The unknown waters of reviewing art
Books have always been my wonderful companions. A perfectly written book, with its perfect choice of words, describing the subtlest of experiences to the most dramatic renditions of history, gives me indescribable joy, that I vainly assume the whole purpose of life is to remain in that state of unfettered bliss.
Reviewing such a work of art is a daunting task. Some may think that reviewing is easy as it is only about being judgmental of people and works, which we humans are so natural at and from which we derive enormous pleasure. The genius of a reviewer lies in interpreting the stream of ideas and emotions, triggered by a book, into a coherent flow of words. Nevertheless, I attempt this task, may be more out of my dumb wit to challenge myself than the confidence in my own literary worth. An upcoming literary blog, Bookish, of IndiaBookStore, seems to have this confidence that it has agreed to publish my reviews. Good luck to us both.

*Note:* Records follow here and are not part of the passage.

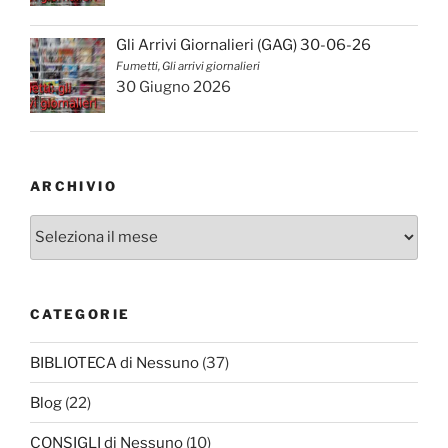
Gli Arrivi Giornalieri (GAG) 30-06-26
Fumetti, Gli arrivi giornalieri
30 Giugno 2026
ARCHIVIO
Archivio
CATEGORIE
BIBLIOTECA di Nessuno
(37)
Blog
(22)
CONSIGLI di Nessuno
(10)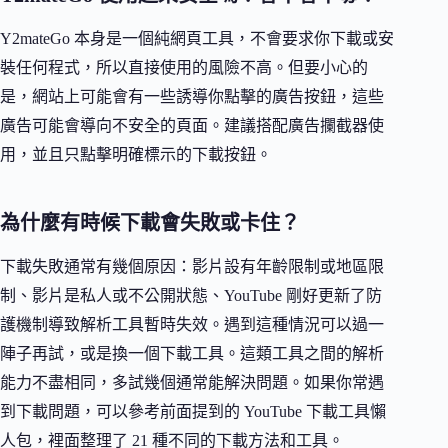
Y2mateGo 本身是一個純網頁工具，不會要求你下載或安
裝任何程式，所以直接使用的風險不高。但要小心的
是，網站上可能會有一些誘導你點擊的廣告按鈕，這些
廣告可能會導向不安全的頁面。建議搭配廣告攔截器使
用，並且只點擊明確標示的下載按鈕。
為什麼有時候下載會失敗或卡住？
下載失敗通常有幾個原因：影片設有年齡限制或地區限
制、影片是私人或不公開狀態、YouTube 剛好更新了防
護機制導致解析工具暫時失效。遇到這種情況可以過一
陣子再試，或是換一個下載工具。這類工具之間的解析
能力不盡相同，多試幾個通常能解決問題。如果你常遇
到下載問題，可以參考前面提到的 YouTube 下載工具懶
人包，裡面整理了 21 種不同的下載方法和工具。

Book review: The Catcher in the Rye by J. D. Salinger
Original source: The review of The Catcher in the Rye in Bookish
I picked up a copy of J. D. Salinger’s 1951 novel, The Catcher in the Rye, not because it had sold over 65 million copies, nor because it was always prominently listed in the 100 best English language novels of the 20th century. What caught my attention, however, was the large number of shootings associated with this book. Tell me who wouldn’t be curious when Mark David Chapman, the killer of John Lennon, was arrested with his personal copy of the book, in which he had inscribed, “To Holden Caulfield, From Holden Caulfield, This is my statement”.

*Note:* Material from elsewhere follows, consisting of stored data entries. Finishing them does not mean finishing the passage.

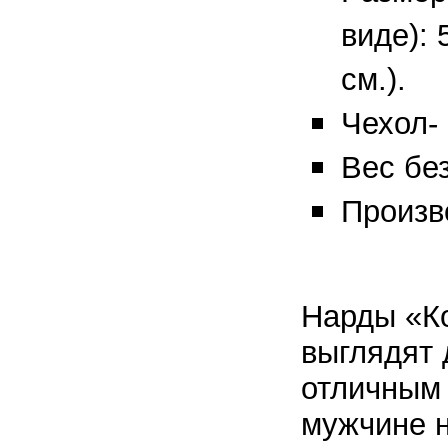
виде): 
см.).
Чехол- 
Вес без
Произв
Нарды «К
выглядят 
отличным
мужчине н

Many books have been written with teenagers as protagonists, but few capture their angst, alienation and rebellion as lucidly and fluently as this book. Holden Caulfield is the teenage protagonist who addresses the readers directly. The first hand narration takes us directly into the agitated mind of the 16 year old. He describes three days in his life right after he was expelled from a prep-school, now making it his third time of being kicked out from a school. The reason he gives for not being able to cope up with his studies is that he is surrounded by “phonies”. This is a term very frequently used by Holden to describe superficial and pretentious people. Holden hates phonies. He hates when people talk and act superficially just to satisfy social and cultural norms. This is the reason why some of the critics classify Holden as an anti-hero. He is a social misfit who does not want to be tied down into forced cultural niceties. While he is frustrated at the superficiality of adults, we see him being pretentious and dishonest himself, just like any other adult. This theme of identity crisis runs as an implicit subaltern layer throughout this book, along with other inner conflicts of teenagers.

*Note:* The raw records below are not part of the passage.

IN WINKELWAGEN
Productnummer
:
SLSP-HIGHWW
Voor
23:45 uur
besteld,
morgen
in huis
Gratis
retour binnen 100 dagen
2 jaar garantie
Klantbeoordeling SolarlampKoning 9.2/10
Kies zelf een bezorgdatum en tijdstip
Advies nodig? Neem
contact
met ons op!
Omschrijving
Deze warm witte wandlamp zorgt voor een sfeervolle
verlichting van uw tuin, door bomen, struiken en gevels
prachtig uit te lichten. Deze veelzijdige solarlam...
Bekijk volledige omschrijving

The conversations between Holden and his younger sister Phoebe are very memorable. Holden feels that only Phoebe understands him. He sees in her the childhood innocence which he does not see in adults. He is saddened by the loss of this innocence in children as they become adults. He wants to make it his duty to preserve this innocence. He wants to be the catcher in the rye who prevents little children playing in the field from falling off the cliff, into the abyss of adulthood.
The Catcher in the Rye employs teenage colloquial speaking style of the 40’s, and hence, contains a lot of usages like “that killed me” etc., thus giving the narration a very original voice. The book has been censored multiple times as it contains a lot of profanity and sexuality. Even so, it is a pleasure reading this modern classic. It can identify with all teenagers as it delves truthfully into the topics of angst, identity crisis and freedom. While it recognizes the social shackles of adulthood, it inspires us to face them truthfully. For me, Holden Caulfield is not an anti-hero; he is a quintessential human being.